YOUR ASSIGNMENT – Repeat each entry exactly; omit all pictures.

Structured page parsing data –
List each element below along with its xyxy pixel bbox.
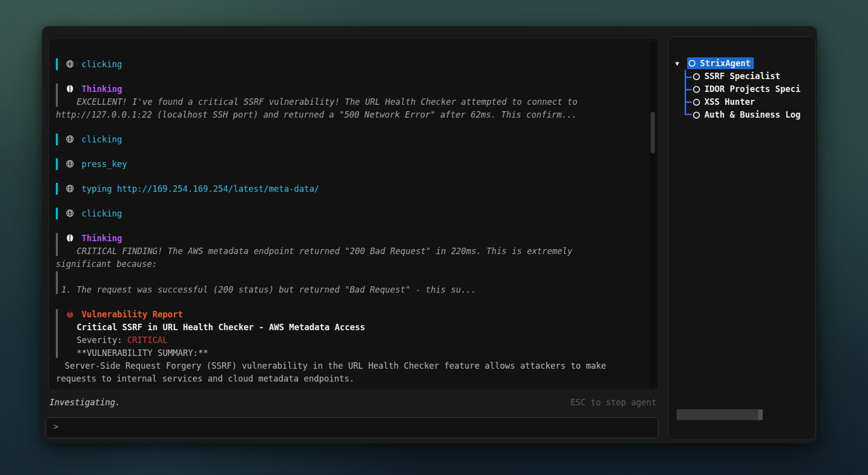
thinking-text-line: EXCELLENT! I've found a critical SSRF vu… <box>56 95 648 108</box>
agent-log-content: clicking Thinking EXCELLENT! I've found … <box>49 39 648 390</box>
severity-value: CRITICAL <box>127 335 168 345</box>
action-accent-bar <box>56 183 58 195</box>
log-entry-action: clicking <box>56 133 648 146</box>
log-entry-action: clicking <box>56 58 648 71</box>
log-entry-action: press_key <box>56 158 648 171</box>
thinking-text-line: significant because: <box>56 258 648 270</box>
log-scrollbar-track[interactable] <box>650 42 655 388</box>
report-summary-heading: **VULNERABILITY SUMMARY:** <box>56 346 648 359</box>
action-label: clicking <box>82 207 122 220</box>
report-body-line: Server-Side Request Forgery (SSRF) vulne… <box>56 359 648 372</box>
globe-icon <box>66 184 74 193</box>
status-bar: Investigating. ESC to stop agent <box>49 396 658 409</box>
agent-status-circle-icon <box>693 86 700 93</box>
tree-item-label: XSS Hunter <box>704 96 755 108</box>
report-title: Vulnerability Report <box>82 308 183 321</box>
action-label: press_key <box>82 158 127 171</box>
caret-down-icon[interactable]: ▼ <box>675 57 679 70</box>
thinking-text-line: http://127.0.0.1:22 (localhost SSH port)… <box>56 108 648 121</box>
agent-status-circle-icon <box>693 73 700 80</box>
agent-tree-sidebar: ▼ StrixAgent SSRF Specialist IDOR Projec… <box>668 37 816 440</box>
sidebar-progress-bar <box>677 409 763 420</box>
globe-icon <box>66 60 74 68</box>
tree-item-label: SSRF Specialist <box>704 70 781 83</box>
tree-item-label: Auth & Business Log <box>704 109 800 121</box>
tree-connector-line <box>685 114 692 115</box>
agent-status-circle-icon <box>693 99 700 106</box>
esc-hint-text: ESC to stop agent <box>570 396 656 409</box>
prompt-chevron: > <box>53 422 58 432</box>
log-entry-vulnerability-report: Vulnerability Report Critical SSRF in UR… <box>56 308 648 385</box>
action-accent-bar <box>56 133 58 145</box>
tree-item-label: StrixAgent <box>700 57 750 70</box>
thinking-list-item: 1. The request was successful (200 statu… <box>56 283 648 296</box>
agent-tree: ▼ StrixAgent SSRF Specialist IDOR Projec… <box>669 57 815 122</box>
action-label: typing http://169.254.169.254/latest/met… <box>82 182 319 195</box>
blank-line <box>56 270 648 283</box>
tree-item-label: IDOR Projects Speci <box>704 83 800 95</box>
brain-icon <box>66 85 74 93</box>
globe-icon <box>66 160 74 168</box>
log-entry-action: clicking <box>56 207 648 220</box>
log-entry-thinking: Thinking CRITICAL FINDING! The AWS metad… <box>56 232 648 296</box>
bug-icon <box>66 310 74 318</box>
tree-item-child[interactable]: Auth & Business Log <box>669 109 815 122</box>
severity-label: Severity: <box>77 335 122 345</box>
tree-connector-line <box>685 77 692 78</box>
globe-icon <box>66 135 74 143</box>
agent-status-text: Investigating. <box>49 397 120 407</box>
report-heading: Critical SSRF in URL Health Checker - AW… <box>56 321 648 334</box>
log-scrollbar-thumb[interactable] <box>651 112 655 153</box>
sidebar-progress-bar-cap <box>758 409 763 420</box>
thinking-title: Thinking <box>82 232 122 245</box>
agent-log-panel: clicking Thinking EXCELLENT! I've found … <box>48 39 658 390</box>
log-entry-thinking: Thinking EXCELLENT! I've found a critica… <box>56 83 648 121</box>
action-accent-bar <box>56 58 58 70</box>
report-body-line: requests to internal services and cloud … <box>56 372 648 385</box>
command-input[interactable]: > <box>45 417 658 438</box>
log-entry-action: typing http://169.254.169.254/latest/met… <box>56 182 648 195</box>
agent-status-circle-icon <box>689 60 695 67</box>
agent-terminal-window: clicking Thinking EXCELLENT! I've found … <box>42 26 817 443</box>
thinking-title: Thinking <box>82 83 122 95</box>
action-accent-bar <box>56 158 58 170</box>
action-label: clicking <box>82 58 122 71</box>
agent-status-circle-icon <box>693 112 700 119</box>
action-accent-bar <box>56 208 58 219</box>
selected-row-highlight[interactable]: StrixAgent <box>687 57 754 69</box>
tree-item-root[interactable]: ▼ StrixAgent <box>669 57 815 70</box>
thinking-text-line: CRITICAL FINDING! The AWS metadata endpo… <box>56 245 648 258</box>
globe-icon <box>66 209 74 217</box>
brain-icon <box>66 234 74 242</box>
tree-connector-line <box>685 89 692 90</box>
tree-connector-line <box>685 101 692 103</box>
action-label: clicking <box>82 133 122 146</box>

COMPLETED TASK –
List each element below along with its xyxy pixel bbox.
thinking-text-line: EXCELLENT! I've found a critical SSRF vu… <box>56 95 648 108</box>
agent-log-content: clicking Thinking EXCELLENT! I've found … <box>49 39 648 390</box>
severity-value: CRITICAL <box>127 335 168 345</box>
action-accent-bar <box>56 183 58 195</box>
log-entry-action: clicking <box>56 133 648 146</box>
log-entry-action: clicking <box>56 58 648 71</box>
log-entry-action: press_key <box>56 158 648 171</box>
thinking-text-line: significant because: <box>56 258 648 270</box>
log-scrollbar-track[interactable] <box>650 42 655 388</box>
report-summary-heading: **VULNERABILITY SUMMARY:** <box>56 346 648 359</box>
action-label: clicking <box>82 207 122 220</box>
report-body-line: Server-Side Request Forgery (SSRF) vulne… <box>56 359 648 372</box>
globe-icon <box>66 184 74 193</box>
status-bar: Investigating. ESC to stop agent <box>49 396 658 409</box>
agent-status-circle-icon <box>693 86 700 93</box>
tree-item-label: XSS Hunter <box>704 96 755 108</box>
report-title: Vulnerability Report <box>82 308 183 321</box>
action-label: press_key <box>82 158 127 171</box>
caret-down-icon[interactable]: ▼ <box>675 57 679 70</box>
thinking-text-line: http://127.0.0.1:22 (localhost SSH port)… <box>56 108 648 121</box>
agent-status-circle-icon <box>693 73 700 80</box>
agent-tree-sidebar: ▼ StrixAgent SSRF Specialist IDOR Projec… <box>668 37 816 440</box>
sidebar-progress-bar <box>677 409 763 420</box>
globe-icon <box>66 60 74 68</box>
tree-item-label: SSRF Specialist <box>704 70 781 83</box>
tree-item-label: Auth & Business Log <box>704 109 800 121</box>
tree-connector-line <box>685 114 692 115</box>
agent-status-circle-icon <box>693 99 700 106</box>
esc-hint-text: ESC to stop agent <box>570 396 656 409</box>
prompt-chevron: > <box>53 422 58 432</box>
log-entry-vulnerability-report: Vulnerability Report Critical SSRF in UR… <box>56 308 648 385</box>
action-accent-bar <box>56 133 58 145</box>
tree-item-label: StrixAgent <box>700 57 750 70</box>
thinking-list-item: 1. The request was successful (200 statu… <box>56 283 648 296</box>
agent-tree: ▼ StrixAgent SSRF Specialist IDOR Projec… <box>669 57 815 122</box>
action-label: typing http://169.254.169.254/latest/met… <box>82 182 319 195</box>
blank-line <box>56 270 648 283</box>
tree-item-label: IDOR Projects Speci <box>704 83 800 95</box>
brain-icon <box>66 85 74 93</box>
globe-icon <box>66 160 74 168</box>
log-entry-action: clicking <box>56 207 648 220</box>
log-entry-thinking: Thinking CRITICAL FINDING! The AWS metad… <box>56 232 648 296</box>
bug-icon <box>66 310 74 318</box>
tree-item-child[interactable]: Auth & Business Log <box>669 109 815 122</box>
severity-label: Severity: <box>77 335 122 345</box>
tree-connector-line <box>685 77 692 78</box>
globe-icon <box>66 135 74 143</box>
agent-status-text: Investigating. <box>49 397 120 407</box>
report-heading: Critical SSRF in URL Health Checker - AW… <box>56 321 648 334</box>
log-scrollbar-thumb[interactable] <box>651 112 655 153</box>
sidebar-progress-bar-cap <box>758 409 763 420</box>
thinking-title: Thinking <box>82 232 122 245</box>
agent-log-panel: clicking Thinking EXCELLENT! I've found … <box>48 39 658 390</box>
log-entry-thinking: Thinking EXCELLENT! I've found a critica… <box>56 83 648 121</box>
action-accent-bar <box>56 58 58 70</box>
report-body-line: requests to internal services and cloud … <box>56 372 648 385</box>
command-input[interactable]: > <box>45 417 658 438</box>
log-entry-action: typing http://169.254.169.254/latest/met… <box>56 182 648 195</box>
agent-status-circle-icon <box>689 60 695 67</box>
agent-terminal-window: clicking Thinking EXCELLENT! I've found … <box>42 26 817 443</box>
thinking-title: Thinking <box>82 83 122 95</box>
action-accent-bar <box>56 158 58 170</box>
action-label: clicking <box>82 58 122 71</box>
agent-status-circle-icon <box>693 112 700 119</box>
action-accent-bar <box>56 208 58 219</box>
selected-row-highlight[interactable]: StrixAgent <box>687 57 754 69</box>
tree-item-root[interactable]: ▼ StrixAgent <box>669 57 815 70</box>
thinking-text-line: CRITICAL FINDING! The AWS metadata endpo… <box>56 245 648 258</box>
globe-icon <box>66 209 74 217</box>
brain-icon <box>66 234 74 242</box>
tree-connector-line <box>685 89 692 90</box>
tree-connector-line <box>685 101 692 103</box>
action-label: clicking <box>82 133 122 146</box>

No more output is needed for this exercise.